Aphrodita, fille des eaux profondes,
Vénérable entre toutes, ô déesse,
Mère des races passées, source inépuisable des races à venir,
Sois favorable à nos amours !

Avec celles qui devaient être leurs femmes, les pêcheurs des îles se rendaient en grande pompe au temple périptère d’Aphrodita, pour invoquer la déesse avant que fut célébrée leur union. Ces pêcheurs étaient, pour la plupart, venus de très loin, d’Égine, de Kéos, des Kyklades. Le chant peu à peu s’éloigna. Mais, aussitôt que nous eûmes dépassé Géphyra et les Courants salés, un spectacle nouveau se déroula à notre vue.

Le temple de la mère vénérable se dressait devant nous, dans sa gloire.

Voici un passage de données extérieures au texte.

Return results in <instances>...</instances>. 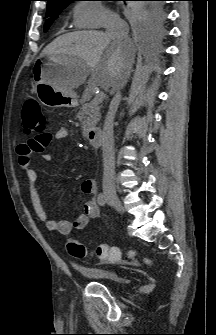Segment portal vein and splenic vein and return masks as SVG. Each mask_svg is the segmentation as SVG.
<instances>
[{
  "label": "portal vein and splenic vein",
  "mask_w": 216,
  "mask_h": 335,
  "mask_svg": "<svg viewBox=\"0 0 216 335\" xmlns=\"http://www.w3.org/2000/svg\"><path fill=\"white\" fill-rule=\"evenodd\" d=\"M104 98H105V93H104V92H100V93H98V94L94 97L92 103H93L94 105L99 104V103H101V102L104 100Z\"/></svg>",
  "instance_id": "1"
}]
</instances>
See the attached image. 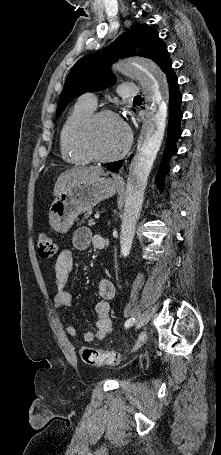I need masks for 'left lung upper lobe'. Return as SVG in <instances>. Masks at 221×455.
Instances as JSON below:
<instances>
[{"mask_svg":"<svg viewBox=\"0 0 221 455\" xmlns=\"http://www.w3.org/2000/svg\"><path fill=\"white\" fill-rule=\"evenodd\" d=\"M142 56L153 60L164 72L171 65L167 46L155 28L135 25L121 34L106 48L82 57L71 69L60 95L56 118L66 106L85 92H96L114 85L110 71L112 63L120 58Z\"/></svg>","mask_w":221,"mask_h":455,"instance_id":"obj_1","label":"left lung upper lobe"}]
</instances>
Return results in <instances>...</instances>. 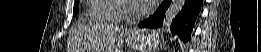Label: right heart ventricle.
<instances>
[{
    "instance_id": "obj_1",
    "label": "right heart ventricle",
    "mask_w": 261,
    "mask_h": 52,
    "mask_svg": "<svg viewBox=\"0 0 261 52\" xmlns=\"http://www.w3.org/2000/svg\"><path fill=\"white\" fill-rule=\"evenodd\" d=\"M118 6L115 0H91L88 19L95 23L121 24V17L116 15Z\"/></svg>"
}]
</instances>
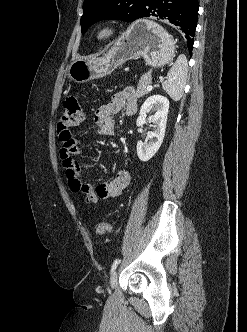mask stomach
<instances>
[{
    "label": "stomach",
    "mask_w": 247,
    "mask_h": 332,
    "mask_svg": "<svg viewBox=\"0 0 247 332\" xmlns=\"http://www.w3.org/2000/svg\"><path fill=\"white\" fill-rule=\"evenodd\" d=\"M175 45L172 37L157 23L140 19L134 22L103 57L73 60L68 79L85 83L109 75L128 60L143 57L146 64L161 68L173 60Z\"/></svg>",
    "instance_id": "0dacf381"
}]
</instances>
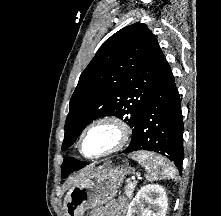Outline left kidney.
<instances>
[{"label": "left kidney", "instance_id": "left-kidney-1", "mask_svg": "<svg viewBox=\"0 0 221 216\" xmlns=\"http://www.w3.org/2000/svg\"><path fill=\"white\" fill-rule=\"evenodd\" d=\"M167 208L168 198L164 188L149 184L141 187L129 204L127 216H166Z\"/></svg>", "mask_w": 221, "mask_h": 216}]
</instances>
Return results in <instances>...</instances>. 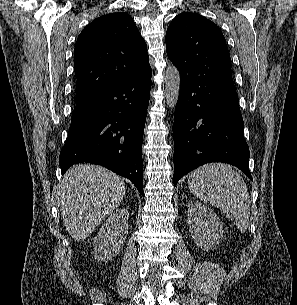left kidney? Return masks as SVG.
Masks as SVG:
<instances>
[{
    "label": "left kidney",
    "mask_w": 297,
    "mask_h": 305,
    "mask_svg": "<svg viewBox=\"0 0 297 305\" xmlns=\"http://www.w3.org/2000/svg\"><path fill=\"white\" fill-rule=\"evenodd\" d=\"M188 223L194 242L203 250L214 248L223 237L220 218L212 209L198 201L188 204Z\"/></svg>",
    "instance_id": "1"
}]
</instances>
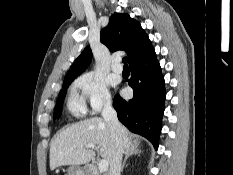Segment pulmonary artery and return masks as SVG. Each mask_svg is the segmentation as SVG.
<instances>
[{"mask_svg":"<svg viewBox=\"0 0 233 175\" xmlns=\"http://www.w3.org/2000/svg\"><path fill=\"white\" fill-rule=\"evenodd\" d=\"M112 71L115 72V73H118V74L122 73L123 68H122V66H121V64H120L119 59H115V60L113 61V64H112Z\"/></svg>","mask_w":233,"mask_h":175,"instance_id":"pulmonary-artery-1","label":"pulmonary artery"}]
</instances>
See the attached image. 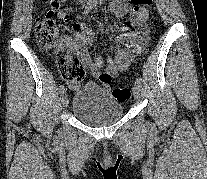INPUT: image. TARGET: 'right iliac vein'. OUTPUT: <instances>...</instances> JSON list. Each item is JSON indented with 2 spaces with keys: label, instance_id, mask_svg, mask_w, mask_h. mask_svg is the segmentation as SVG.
Returning <instances> with one entry per match:
<instances>
[{
  "label": "right iliac vein",
  "instance_id": "obj_1",
  "mask_svg": "<svg viewBox=\"0 0 207 179\" xmlns=\"http://www.w3.org/2000/svg\"><path fill=\"white\" fill-rule=\"evenodd\" d=\"M61 102L64 108L68 106L69 101L65 92L61 95Z\"/></svg>",
  "mask_w": 207,
  "mask_h": 179
}]
</instances>
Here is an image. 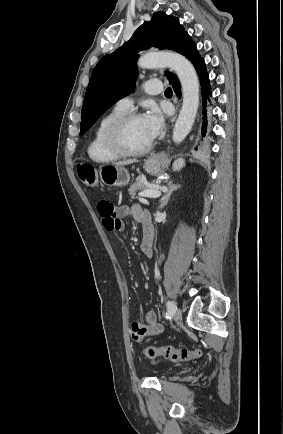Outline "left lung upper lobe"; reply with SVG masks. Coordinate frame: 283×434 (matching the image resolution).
Returning <instances> with one entry per match:
<instances>
[{
    "label": "left lung upper lobe",
    "instance_id": "obj_1",
    "mask_svg": "<svg viewBox=\"0 0 283 434\" xmlns=\"http://www.w3.org/2000/svg\"><path fill=\"white\" fill-rule=\"evenodd\" d=\"M155 46L184 55L196 64L202 59L196 44L179 23V19L157 12L150 22H144L131 39L113 53L104 56L92 71L82 107L80 135L119 99L135 87L138 52ZM170 83L178 79L166 72Z\"/></svg>",
    "mask_w": 283,
    "mask_h": 434
}]
</instances>
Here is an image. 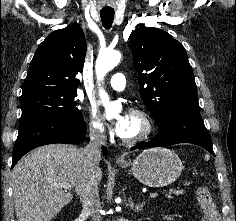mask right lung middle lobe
Returning <instances> with one entry per match:
<instances>
[{
    "label": "right lung middle lobe",
    "mask_w": 236,
    "mask_h": 221,
    "mask_svg": "<svg viewBox=\"0 0 236 221\" xmlns=\"http://www.w3.org/2000/svg\"><path fill=\"white\" fill-rule=\"evenodd\" d=\"M77 91L40 89L21 96L22 116L37 112H55L59 114L82 116L75 97Z\"/></svg>",
    "instance_id": "1"
}]
</instances>
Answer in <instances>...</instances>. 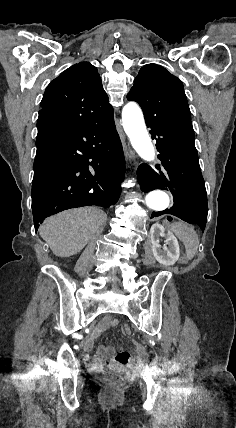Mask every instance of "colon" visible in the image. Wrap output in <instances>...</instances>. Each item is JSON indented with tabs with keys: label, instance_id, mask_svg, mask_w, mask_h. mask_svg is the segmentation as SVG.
Segmentation results:
<instances>
[{
	"label": "colon",
	"instance_id": "1",
	"mask_svg": "<svg viewBox=\"0 0 236 428\" xmlns=\"http://www.w3.org/2000/svg\"><path fill=\"white\" fill-rule=\"evenodd\" d=\"M123 332L126 335H130L131 334V329L129 326H124L123 327ZM126 382V377L122 374H114L111 375L107 381V388L112 391V392H117L119 391L125 384Z\"/></svg>",
	"mask_w": 236,
	"mask_h": 428
}]
</instances>
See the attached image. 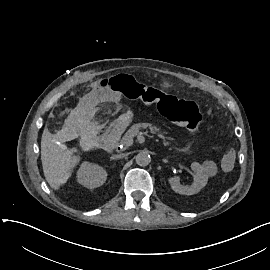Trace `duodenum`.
Instances as JSON below:
<instances>
[{"mask_svg":"<svg viewBox=\"0 0 270 270\" xmlns=\"http://www.w3.org/2000/svg\"><path fill=\"white\" fill-rule=\"evenodd\" d=\"M124 127L122 121H116L107 128L103 139V149L105 151L110 152L117 146Z\"/></svg>","mask_w":270,"mask_h":270,"instance_id":"duodenum-1","label":"duodenum"}]
</instances>
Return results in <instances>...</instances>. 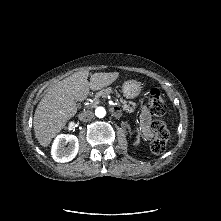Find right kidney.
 <instances>
[{
	"mask_svg": "<svg viewBox=\"0 0 221 221\" xmlns=\"http://www.w3.org/2000/svg\"><path fill=\"white\" fill-rule=\"evenodd\" d=\"M78 150L79 141L76 136L61 134L54 140L51 155L56 162L65 163L73 160Z\"/></svg>",
	"mask_w": 221,
	"mask_h": 221,
	"instance_id": "right-kidney-1",
	"label": "right kidney"
}]
</instances>
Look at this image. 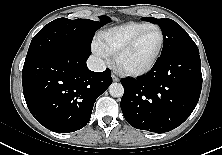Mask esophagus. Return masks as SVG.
Listing matches in <instances>:
<instances>
[{"label":"esophagus","mask_w":222,"mask_h":155,"mask_svg":"<svg viewBox=\"0 0 222 155\" xmlns=\"http://www.w3.org/2000/svg\"><path fill=\"white\" fill-rule=\"evenodd\" d=\"M112 80L114 81V82H118L119 81V78L116 76V75H114V74H112Z\"/></svg>","instance_id":"obj_1"}]
</instances>
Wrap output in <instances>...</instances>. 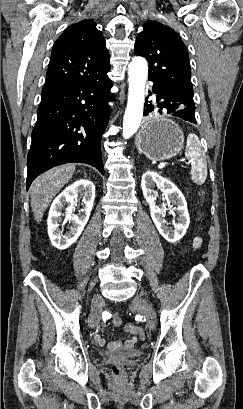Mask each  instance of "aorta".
<instances>
[{"label": "aorta", "mask_w": 243, "mask_h": 409, "mask_svg": "<svg viewBox=\"0 0 243 409\" xmlns=\"http://www.w3.org/2000/svg\"><path fill=\"white\" fill-rule=\"evenodd\" d=\"M128 75V102L122 133L125 139L136 133L143 116L145 83L148 76L146 60L143 57H134L128 66Z\"/></svg>", "instance_id": "obj_1"}]
</instances>
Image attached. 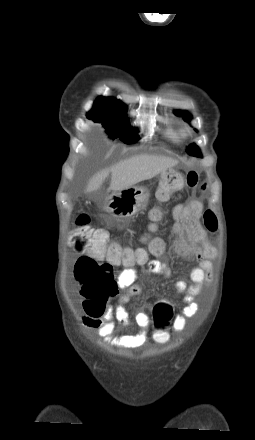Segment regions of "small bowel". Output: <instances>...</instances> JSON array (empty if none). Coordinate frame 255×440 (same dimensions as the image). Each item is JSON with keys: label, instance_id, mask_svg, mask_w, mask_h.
Segmentation results:
<instances>
[{"label": "small bowel", "instance_id": "1", "mask_svg": "<svg viewBox=\"0 0 255 440\" xmlns=\"http://www.w3.org/2000/svg\"><path fill=\"white\" fill-rule=\"evenodd\" d=\"M204 205L200 201H190L186 204H177L172 208L173 223L169 226V233L173 236L171 247L174 252L184 257H193L198 266L193 268L190 274L192 281L188 285L184 280H178L175 284L179 293H185L184 306L173 321V330L182 331L186 326V319L194 316L199 305L195 301L203 285H208L212 277L211 259L215 257V249L205 241V231L201 226ZM161 248L164 249L161 241ZM143 257L136 263L128 264L118 275L117 286L125 290L113 308L109 306L102 317H83V324L96 330L98 336L107 344L121 349H135L144 346L149 341L150 319L146 312H139L134 316L135 323L141 328L136 334L115 335V320L126 326L130 322V315L125 304L131 296L140 293V287L136 284L140 276V269L152 275L167 276L170 273L168 266L159 259H150L145 251Z\"/></svg>", "mask_w": 255, "mask_h": 440}]
</instances>
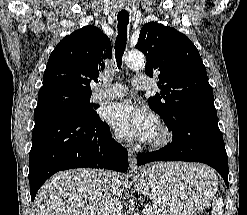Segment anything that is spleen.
<instances>
[{"mask_svg": "<svg viewBox=\"0 0 247 215\" xmlns=\"http://www.w3.org/2000/svg\"><path fill=\"white\" fill-rule=\"evenodd\" d=\"M223 200L221 198L216 199L212 205V215H223Z\"/></svg>", "mask_w": 247, "mask_h": 215, "instance_id": "spleen-1", "label": "spleen"}]
</instances>
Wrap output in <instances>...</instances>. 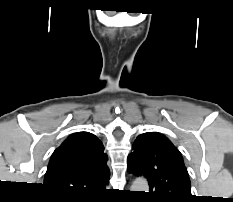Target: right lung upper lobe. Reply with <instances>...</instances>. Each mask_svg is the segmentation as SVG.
<instances>
[{"label": "right lung upper lobe", "instance_id": "obj_1", "mask_svg": "<svg viewBox=\"0 0 233 202\" xmlns=\"http://www.w3.org/2000/svg\"><path fill=\"white\" fill-rule=\"evenodd\" d=\"M107 159L104 146L95 135L74 133L53 152L44 185L59 196L95 195L108 183Z\"/></svg>", "mask_w": 233, "mask_h": 202}]
</instances>
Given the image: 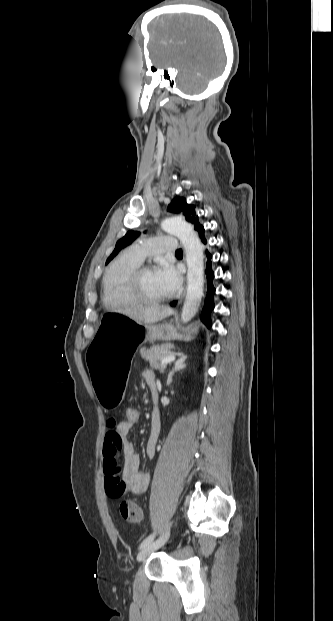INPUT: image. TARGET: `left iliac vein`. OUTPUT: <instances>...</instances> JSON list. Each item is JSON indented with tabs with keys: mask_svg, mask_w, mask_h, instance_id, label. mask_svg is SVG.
Masks as SVG:
<instances>
[{
	"mask_svg": "<svg viewBox=\"0 0 333 621\" xmlns=\"http://www.w3.org/2000/svg\"><path fill=\"white\" fill-rule=\"evenodd\" d=\"M169 538V530H166L157 540L149 543L142 548L137 555V561L140 562L146 559L151 553L163 546Z\"/></svg>",
	"mask_w": 333,
	"mask_h": 621,
	"instance_id": "1",
	"label": "left iliac vein"
}]
</instances>
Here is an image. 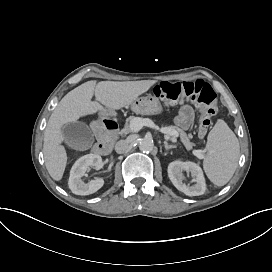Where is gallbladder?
Wrapping results in <instances>:
<instances>
[{"instance_id":"obj_1","label":"gallbladder","mask_w":272,"mask_h":272,"mask_svg":"<svg viewBox=\"0 0 272 272\" xmlns=\"http://www.w3.org/2000/svg\"><path fill=\"white\" fill-rule=\"evenodd\" d=\"M65 143L73 149H88L94 142L91 129L83 122H69L62 127Z\"/></svg>"}]
</instances>
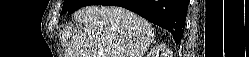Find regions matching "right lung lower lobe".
I'll return each instance as SVG.
<instances>
[{
    "mask_svg": "<svg viewBox=\"0 0 249 57\" xmlns=\"http://www.w3.org/2000/svg\"><path fill=\"white\" fill-rule=\"evenodd\" d=\"M97 4L129 9L170 31L177 44L181 41L188 9L187 0H96Z\"/></svg>",
    "mask_w": 249,
    "mask_h": 57,
    "instance_id": "right-lung-lower-lobe-1",
    "label": "right lung lower lobe"
}]
</instances>
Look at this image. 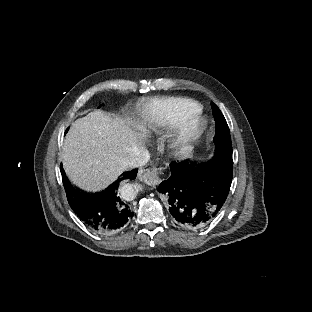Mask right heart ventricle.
<instances>
[{"label":"right heart ventricle","instance_id":"1","mask_svg":"<svg viewBox=\"0 0 312 312\" xmlns=\"http://www.w3.org/2000/svg\"><path fill=\"white\" fill-rule=\"evenodd\" d=\"M198 109V102L195 98L181 96L176 102H171L167 98H160L151 105V112L156 117H166L170 120H177L184 115H192Z\"/></svg>","mask_w":312,"mask_h":312}]
</instances>
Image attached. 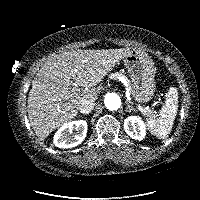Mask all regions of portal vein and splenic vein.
I'll return each instance as SVG.
<instances>
[{
	"label": "portal vein and splenic vein",
	"instance_id": "portal-vein-and-splenic-vein-1",
	"mask_svg": "<svg viewBox=\"0 0 200 200\" xmlns=\"http://www.w3.org/2000/svg\"><path fill=\"white\" fill-rule=\"evenodd\" d=\"M136 107H137L138 109H140L144 114H146L147 111H148V112L151 111L150 108H149L148 106L144 107V106L137 105Z\"/></svg>",
	"mask_w": 200,
	"mask_h": 200
}]
</instances>
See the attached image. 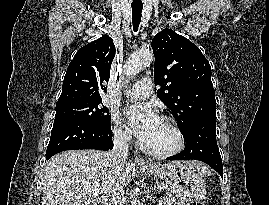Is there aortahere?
Instances as JSON below:
<instances>
[{
	"label": "aorta",
	"mask_w": 269,
	"mask_h": 205,
	"mask_svg": "<svg viewBox=\"0 0 269 205\" xmlns=\"http://www.w3.org/2000/svg\"><path fill=\"white\" fill-rule=\"evenodd\" d=\"M153 58V53L149 50H141L133 53L126 62L125 74L127 76L138 74L144 67L150 65ZM127 205H136L135 196L129 198Z\"/></svg>",
	"instance_id": "762f6f07"
}]
</instances>
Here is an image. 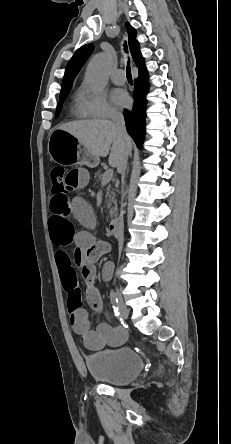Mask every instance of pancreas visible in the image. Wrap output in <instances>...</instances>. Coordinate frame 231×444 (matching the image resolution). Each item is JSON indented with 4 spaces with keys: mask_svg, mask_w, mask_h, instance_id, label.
Returning a JSON list of instances; mask_svg holds the SVG:
<instances>
[{
    "mask_svg": "<svg viewBox=\"0 0 231 444\" xmlns=\"http://www.w3.org/2000/svg\"><path fill=\"white\" fill-rule=\"evenodd\" d=\"M103 175H104V174H103L102 170L99 169V170L96 172V174H95V178H96V180L100 181V180L102 179ZM112 194L115 195L114 192H112Z\"/></svg>",
    "mask_w": 231,
    "mask_h": 444,
    "instance_id": "obj_1",
    "label": "pancreas"
}]
</instances>
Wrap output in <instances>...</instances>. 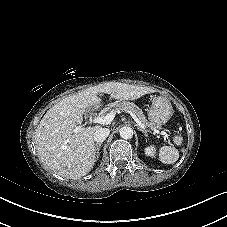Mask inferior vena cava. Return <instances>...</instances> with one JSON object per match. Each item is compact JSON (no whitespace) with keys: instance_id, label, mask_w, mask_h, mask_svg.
Returning a JSON list of instances; mask_svg holds the SVG:
<instances>
[{"instance_id":"1","label":"inferior vena cava","mask_w":227,"mask_h":227,"mask_svg":"<svg viewBox=\"0 0 227 227\" xmlns=\"http://www.w3.org/2000/svg\"><path fill=\"white\" fill-rule=\"evenodd\" d=\"M110 134L108 128H99L93 134V140L97 143H102Z\"/></svg>"}]
</instances>
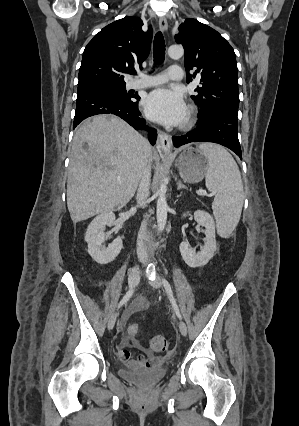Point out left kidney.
<instances>
[{
	"mask_svg": "<svg viewBox=\"0 0 299 426\" xmlns=\"http://www.w3.org/2000/svg\"><path fill=\"white\" fill-rule=\"evenodd\" d=\"M183 216L185 217L186 213ZM194 219L199 225L205 228L204 246L198 253L190 248L188 242H182L179 247L184 262L192 268L206 265L216 251L215 222L213 217L206 211L197 210L194 212Z\"/></svg>",
	"mask_w": 299,
	"mask_h": 426,
	"instance_id": "1",
	"label": "left kidney"
}]
</instances>
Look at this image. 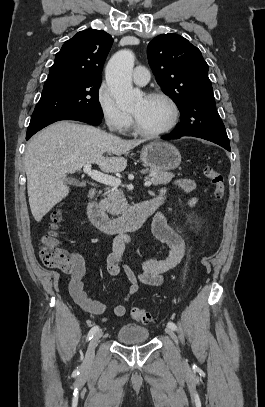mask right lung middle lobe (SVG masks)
I'll return each instance as SVG.
<instances>
[{"mask_svg":"<svg viewBox=\"0 0 265 407\" xmlns=\"http://www.w3.org/2000/svg\"><path fill=\"white\" fill-rule=\"evenodd\" d=\"M100 83L101 80L67 74L48 77L32 114L27 134H34L53 122L76 115L102 118L98 101Z\"/></svg>","mask_w":265,"mask_h":407,"instance_id":"dd1d6c3e","label":"right lung middle lobe"}]
</instances>
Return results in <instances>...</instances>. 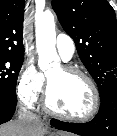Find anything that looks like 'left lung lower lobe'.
Listing matches in <instances>:
<instances>
[{"instance_id":"0a47b994","label":"left lung lower lobe","mask_w":117,"mask_h":136,"mask_svg":"<svg viewBox=\"0 0 117 136\" xmlns=\"http://www.w3.org/2000/svg\"><path fill=\"white\" fill-rule=\"evenodd\" d=\"M100 100L99 112L90 122L76 124L52 120L51 125L82 136H117V88Z\"/></svg>"}]
</instances>
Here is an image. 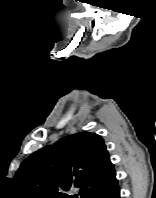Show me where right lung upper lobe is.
Masks as SVG:
<instances>
[{"label":"right lung upper lobe","instance_id":"right-lung-upper-lobe-1","mask_svg":"<svg viewBox=\"0 0 156 198\" xmlns=\"http://www.w3.org/2000/svg\"><path fill=\"white\" fill-rule=\"evenodd\" d=\"M15 179L34 195L52 198L65 197L58 187L76 190L79 198H104L118 186L103 138L90 132L36 151L21 164Z\"/></svg>","mask_w":156,"mask_h":198}]
</instances>
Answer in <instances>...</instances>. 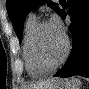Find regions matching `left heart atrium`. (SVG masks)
I'll return each instance as SVG.
<instances>
[{
    "label": "left heart atrium",
    "mask_w": 89,
    "mask_h": 89,
    "mask_svg": "<svg viewBox=\"0 0 89 89\" xmlns=\"http://www.w3.org/2000/svg\"><path fill=\"white\" fill-rule=\"evenodd\" d=\"M50 24L52 25V27L62 36H64V30H63V26L60 22V20L57 17H53L50 21Z\"/></svg>",
    "instance_id": "39dd6f15"
}]
</instances>
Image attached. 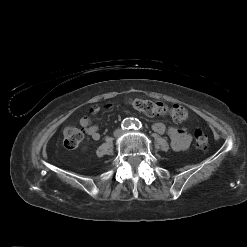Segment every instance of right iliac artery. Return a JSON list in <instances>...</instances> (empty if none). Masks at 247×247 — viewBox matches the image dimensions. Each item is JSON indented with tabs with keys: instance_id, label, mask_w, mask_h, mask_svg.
<instances>
[{
	"instance_id": "1",
	"label": "right iliac artery",
	"mask_w": 247,
	"mask_h": 247,
	"mask_svg": "<svg viewBox=\"0 0 247 247\" xmlns=\"http://www.w3.org/2000/svg\"><path fill=\"white\" fill-rule=\"evenodd\" d=\"M121 127L123 130H129L133 127V122L131 121V119H124L122 124H121Z\"/></svg>"
}]
</instances>
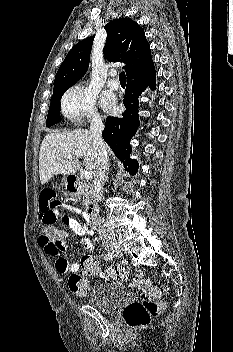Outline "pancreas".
Masks as SVG:
<instances>
[{"label": "pancreas", "mask_w": 233, "mask_h": 352, "mask_svg": "<svg viewBox=\"0 0 233 352\" xmlns=\"http://www.w3.org/2000/svg\"><path fill=\"white\" fill-rule=\"evenodd\" d=\"M89 203V199L86 196V194L84 193V197H83V206L87 207Z\"/></svg>", "instance_id": "pancreas-1"}]
</instances>
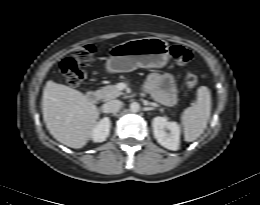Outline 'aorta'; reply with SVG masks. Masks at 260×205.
I'll list each match as a JSON object with an SVG mask.
<instances>
[{
    "label": "aorta",
    "instance_id": "obj_1",
    "mask_svg": "<svg viewBox=\"0 0 260 205\" xmlns=\"http://www.w3.org/2000/svg\"><path fill=\"white\" fill-rule=\"evenodd\" d=\"M140 110V105H139V103H137V102H132L131 104H130V111L131 112H138Z\"/></svg>",
    "mask_w": 260,
    "mask_h": 205
}]
</instances>
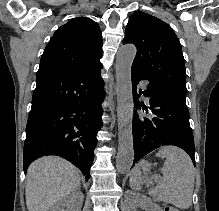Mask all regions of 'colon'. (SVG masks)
Returning a JSON list of instances; mask_svg holds the SVG:
<instances>
[{
	"label": "colon",
	"instance_id": "1",
	"mask_svg": "<svg viewBox=\"0 0 219 211\" xmlns=\"http://www.w3.org/2000/svg\"><path fill=\"white\" fill-rule=\"evenodd\" d=\"M164 211H178L176 208L168 206L164 208Z\"/></svg>",
	"mask_w": 219,
	"mask_h": 211
}]
</instances>
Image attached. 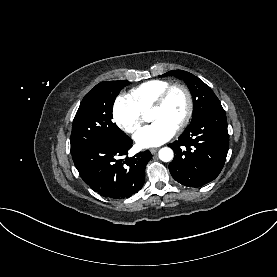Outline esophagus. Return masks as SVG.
Masks as SVG:
<instances>
[{
	"instance_id": "1",
	"label": "esophagus",
	"mask_w": 277,
	"mask_h": 277,
	"mask_svg": "<svg viewBox=\"0 0 277 277\" xmlns=\"http://www.w3.org/2000/svg\"><path fill=\"white\" fill-rule=\"evenodd\" d=\"M157 151H158V148H151V149H150V152H151L152 154H155Z\"/></svg>"
}]
</instances>
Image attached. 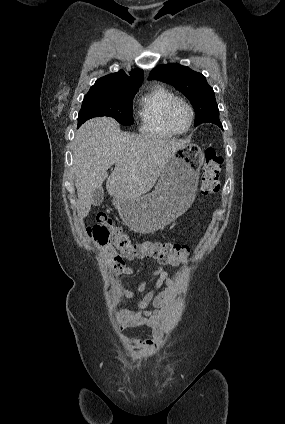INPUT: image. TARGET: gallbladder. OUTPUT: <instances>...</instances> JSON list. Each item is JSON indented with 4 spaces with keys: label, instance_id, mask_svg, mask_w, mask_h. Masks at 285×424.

Hélios enveloppait de sa lumière dorée le fronton et toute la partie antérieure qui fait face à la mer : les blanches colonnes, en marbre de Paros, étincelaient. Alors, s’avançant du rivage vers le temple, en une double théorie, les pêcheurs, que j’avais vus à Éleusis, accompagnés de leurs fiancées, chantaient les louanges de la déesse. Ils étaient précédés par six joueurs de flûte et par quatre citharistes. Les hommes vêtus de la courte tunique et coiffés du large pétase tenaient la gauche. Leurs mains étaient chargées de présents. Dans des paniers d’osier, les uns portaient de jeunes porcs dont les cris perçants s’entendaient au loin ; d’autres, des poissons, des dorades surtout et des éperlans. La droite était occupée par les jeunes filles. Enveloppées du blanc péplos qui descend jusqu’aux pieds, des guirlandes formées de branches de myrte et de roses entrelacées autour de la tête et qui tombaient sur les épaules, elles allaient, d’une démarche gracieuse, portant chacune une paire de colombes. Arrivés à l’entrée du temple, les fiancés, les femmes par la droite, les hommes par la gauche, gagnaient le portique où trois prêtres vêtus de blanc se tenaient debout devant des tables. Ils acceptaient en souriant les offrandes. Ensuite, deux par deux, les fiancés s’inclinaient devant le sanctuaire, suppliant la déesse de se montrer favorable à leurs amours. On les voyait enfin suivre le péristyle et descendre par les degrés opposés. Là, des groupes se formaient et se répandaient à travers la campagne.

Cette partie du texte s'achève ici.